Troubleshooting

Troubleshooting DC/OS Kubernetes

Troubleshooting Kubernetes

Scheduler is not starting at all

If the scheduler task is not starting at all for your Kubernetes cluster, confirm that your DC/OS cluster contains enough resources to launch the cluster. If it appears that there are enough resources available, verify that there are no existing quotas for that installation. If there are, verify that it contains correct values.

See the Setting up for more detail on setting up your cluster.

Scheduler is restarting

If the scheduler task is starting for your Kubernetes cluster but is in a “Failed” restart loop, verify all of the installation prerequisites have been met. This might include improperly configured Service Account and/or Service Account secret or other issues.
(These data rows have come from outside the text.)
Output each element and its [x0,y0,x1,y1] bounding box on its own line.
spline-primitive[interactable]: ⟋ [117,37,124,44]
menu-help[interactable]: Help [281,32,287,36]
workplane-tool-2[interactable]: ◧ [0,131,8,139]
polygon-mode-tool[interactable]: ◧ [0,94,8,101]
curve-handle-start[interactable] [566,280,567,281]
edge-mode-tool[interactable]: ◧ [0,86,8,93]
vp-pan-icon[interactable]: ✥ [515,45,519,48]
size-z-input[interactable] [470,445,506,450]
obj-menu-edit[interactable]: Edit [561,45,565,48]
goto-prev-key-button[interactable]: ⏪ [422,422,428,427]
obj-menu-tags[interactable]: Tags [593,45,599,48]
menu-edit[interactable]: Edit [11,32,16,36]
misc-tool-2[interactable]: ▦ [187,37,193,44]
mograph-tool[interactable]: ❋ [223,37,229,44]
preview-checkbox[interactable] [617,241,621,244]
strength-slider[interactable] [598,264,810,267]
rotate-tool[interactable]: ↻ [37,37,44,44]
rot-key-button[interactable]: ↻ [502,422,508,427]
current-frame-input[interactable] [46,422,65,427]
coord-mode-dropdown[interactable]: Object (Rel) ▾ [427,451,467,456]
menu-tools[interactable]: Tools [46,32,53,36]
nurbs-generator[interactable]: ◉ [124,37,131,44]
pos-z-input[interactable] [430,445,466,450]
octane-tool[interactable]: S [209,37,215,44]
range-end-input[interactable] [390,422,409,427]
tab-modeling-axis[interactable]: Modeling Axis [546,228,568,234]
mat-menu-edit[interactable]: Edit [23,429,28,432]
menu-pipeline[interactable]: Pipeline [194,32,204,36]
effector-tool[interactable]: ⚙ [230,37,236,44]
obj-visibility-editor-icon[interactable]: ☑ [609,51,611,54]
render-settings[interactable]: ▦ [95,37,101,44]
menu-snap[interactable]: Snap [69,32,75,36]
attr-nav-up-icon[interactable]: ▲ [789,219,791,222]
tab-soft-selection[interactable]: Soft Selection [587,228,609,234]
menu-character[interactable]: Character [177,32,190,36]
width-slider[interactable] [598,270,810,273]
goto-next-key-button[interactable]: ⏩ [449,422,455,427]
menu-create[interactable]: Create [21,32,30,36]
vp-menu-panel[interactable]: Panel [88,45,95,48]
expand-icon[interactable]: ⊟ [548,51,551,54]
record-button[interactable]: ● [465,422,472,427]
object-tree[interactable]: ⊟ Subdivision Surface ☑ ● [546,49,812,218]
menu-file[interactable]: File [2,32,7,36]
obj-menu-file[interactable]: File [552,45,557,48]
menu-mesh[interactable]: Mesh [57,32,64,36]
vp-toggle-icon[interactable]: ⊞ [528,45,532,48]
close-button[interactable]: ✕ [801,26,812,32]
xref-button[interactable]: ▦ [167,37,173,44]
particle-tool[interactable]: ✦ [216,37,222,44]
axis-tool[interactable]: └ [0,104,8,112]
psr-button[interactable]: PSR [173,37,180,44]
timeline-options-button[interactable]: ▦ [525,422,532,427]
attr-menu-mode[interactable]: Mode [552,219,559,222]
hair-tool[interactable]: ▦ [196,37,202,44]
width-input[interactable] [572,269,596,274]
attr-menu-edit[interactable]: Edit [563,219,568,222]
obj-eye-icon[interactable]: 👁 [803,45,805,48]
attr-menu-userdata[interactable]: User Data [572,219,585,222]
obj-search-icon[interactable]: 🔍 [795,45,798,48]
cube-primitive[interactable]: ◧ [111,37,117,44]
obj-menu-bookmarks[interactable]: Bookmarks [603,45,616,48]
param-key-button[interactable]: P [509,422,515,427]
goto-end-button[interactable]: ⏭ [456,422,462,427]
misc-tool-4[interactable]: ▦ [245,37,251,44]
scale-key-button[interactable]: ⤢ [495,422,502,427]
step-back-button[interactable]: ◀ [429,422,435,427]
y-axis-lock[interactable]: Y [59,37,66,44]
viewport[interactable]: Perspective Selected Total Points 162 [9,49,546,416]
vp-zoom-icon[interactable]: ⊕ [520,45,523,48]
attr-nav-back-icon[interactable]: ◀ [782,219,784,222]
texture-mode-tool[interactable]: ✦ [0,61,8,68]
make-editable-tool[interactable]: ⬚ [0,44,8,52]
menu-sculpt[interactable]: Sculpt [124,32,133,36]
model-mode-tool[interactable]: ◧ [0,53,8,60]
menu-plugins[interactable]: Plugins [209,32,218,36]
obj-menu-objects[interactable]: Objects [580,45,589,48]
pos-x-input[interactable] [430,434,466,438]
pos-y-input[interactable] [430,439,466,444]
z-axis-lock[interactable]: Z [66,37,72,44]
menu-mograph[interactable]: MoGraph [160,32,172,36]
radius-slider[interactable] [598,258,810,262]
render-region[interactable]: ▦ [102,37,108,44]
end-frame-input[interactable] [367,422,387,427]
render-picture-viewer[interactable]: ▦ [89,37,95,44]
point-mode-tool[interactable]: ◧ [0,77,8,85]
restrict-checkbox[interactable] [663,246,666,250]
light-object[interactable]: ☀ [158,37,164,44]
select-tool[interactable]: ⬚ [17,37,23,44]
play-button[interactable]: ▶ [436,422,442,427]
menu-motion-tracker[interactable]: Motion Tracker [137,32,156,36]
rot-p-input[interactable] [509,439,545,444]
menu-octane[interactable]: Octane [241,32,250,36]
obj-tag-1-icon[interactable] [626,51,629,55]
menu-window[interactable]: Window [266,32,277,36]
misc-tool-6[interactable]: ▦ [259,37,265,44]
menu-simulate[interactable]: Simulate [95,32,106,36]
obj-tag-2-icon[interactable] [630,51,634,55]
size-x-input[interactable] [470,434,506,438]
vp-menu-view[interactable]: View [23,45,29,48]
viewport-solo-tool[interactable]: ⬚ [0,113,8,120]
The simplest way is to look at the Kubernetes cluster’s scheduler logs for any error messages. Here are a few examples of what you might see.

Service Account and Service Account secret was not specified or is not created:

Exception in thread "main" java.lang.IllegalStateException: com.mesosphere.sdk.state.ConfigStoreException: Configuration failed validation without any prior target configurationavailable for fallback. Initial launch with invalid configuration? 1 Errors: 1: Field: 'service.service_account_secret'; Value: 'null'; Message: 'MUST specify a service account secret in DC/OS Enterprise.' (reason: LOGIC_ERROR)
	at com.mesosphere.sdk.scheduler.SchedulerBuilder.updateConfig(SchedulerBuilder.java:660)
	at com.mesosphere.sdk.scheduler.SchedulerBuilder.getDefaultScheduler(SchedulerBuilder.java:379)
	at com.mesosphere.sdk.scheduler.SchedulerBuilder.build(SchedulerBuilder.java:322)
	at com.mesosphere.sdk.scheduler.SchedulerRunner.run(SchedulerRunner.java:89)
	at com.mesosphere.sdk.kubernetes.scheduler.Main.main(Main.java:269)
Caused by: com.mesosphere.sdk.state.ConfigStoreException: Configuration failed validation without any prior target configurationavailable for fallback. Initial launch with invalid configuration? 1 Errors: 1: Field: 'service.service_account_secret'; Value: 'null'; Message: 'MUST specify a service account secret in DC/OS Enterprise.' (reason: LOGIC_ERROR)
	at com.mesosphere.sdk.config.DefaultConfigurationUpdater.updateConfiguration(DefaultConfigurationUpdater.java:119)
	at com.mesosphere.sdk.config.DefaultConfigurationUpdater.updateConfiguration(DefaultConfigurationUpdater.java:33)
	at com.mesosphere.sdk.scheduler.SchedulerBuilder.updateConfig(SchedulerBuilder.java:657)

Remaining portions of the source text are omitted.